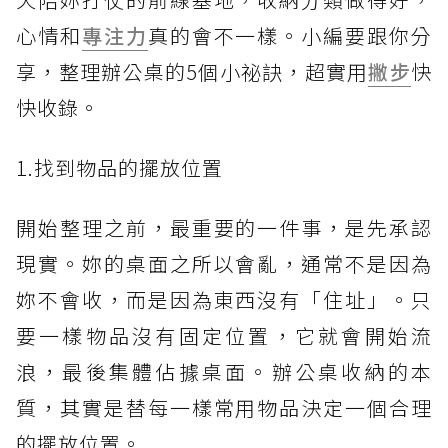
心情和
專注力
真的會不一樣。小編要跟你分
享，整理辦公桌的5個小祕訣，超實用
撇步
快
快收錄。
1.找到物品的擺放位置
開始整理之前，最重要的一件事，是先承認
現實。妳的桌面之所以會亂，通常不是因為
妳不會收，而是因為東西沒有「住址」。只
要一樣物品沒有固定位置，它就會開始流
浪，最後集體佔據桌面。辦公桌收納的本
質，其實是替每一樣常用物品決定一個合理
的擺放位置。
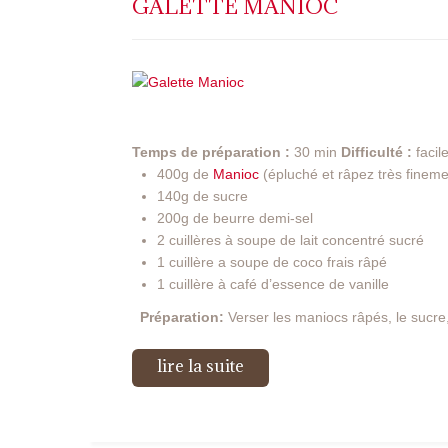
GALETTE MANIOC
Temps de préparation :
30 min
Difficulté :
facil
400g de
Manioc
(épluché et râpez très fineme
140g de sucre
200g de beurre demi-sel
2 cuillères à soupe de lait concentré sucré
1 cuillère a soupe de coco frais râpé
1 cuillère à café d’essence de vanille
Préparation:
Verser les maniocs râpés, le sucre, 
lire la suite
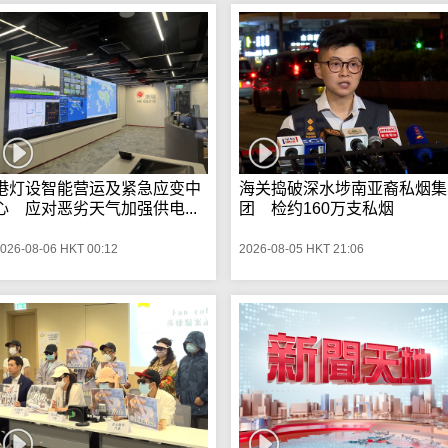
港灯设智能营运及紧急应变中
海关捣破深水埗南亚裔私烟集
心 应对恶劣天气加强供电...
团 检约160万支私烟
026-08-06 HKT 00:12
2026-08-05 HKT 21:06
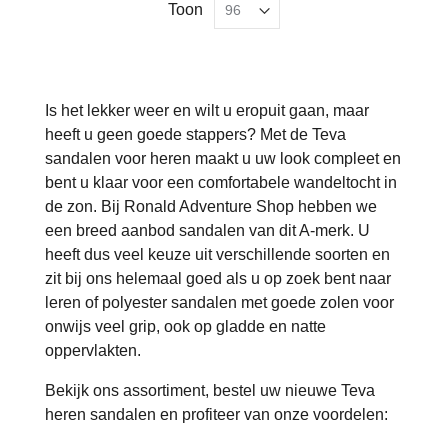
Toon
Is het lekker weer en wilt u eropuit gaan, maar
heeft u geen goede stappers? Met de Teva
sandalen voor heren maakt u uw look compleet en
bent u klaar voor een comfortabele wandeltocht in
de zon. Bij Ronald Adventure Shop hebben we
een breed aanbod sandalen van dit A-merk. U
heeft dus veel keuze uit verschillende soorten en
zit bij ons helemaal goed als u op zoek bent naar
leren of polyester sandalen met goede zolen voor
onwijs veel grip, ook op gladde en natte
oppervlakten.
Bekijk ons assortiment, bestel uw nieuwe Teva
heren sandalen en profiteer van onze voordelen:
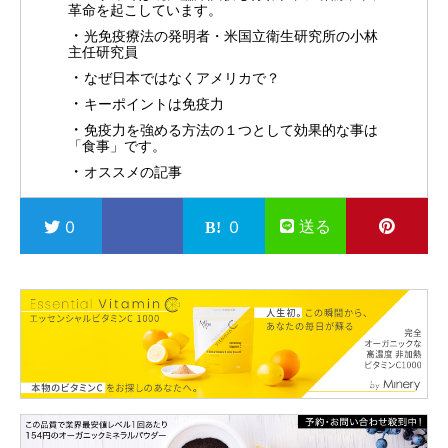
革命を起こしています。
光免疫療法の発明者・米国立衛生研究所の小林
主任研究員
なぜ日本ではなくアメリカで？
キーポイントは免疫力
免疫力を強める方法の１つとして効果的な事は
「食事」です。
オススメの記事
送る
0
0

════════════════════

Assigned task: Write out every line of the data that holds the word "heren".

Solution:
sandalen voor heren maakt u uw look compleet en
heren sandalen en profiteer van onze voordelen:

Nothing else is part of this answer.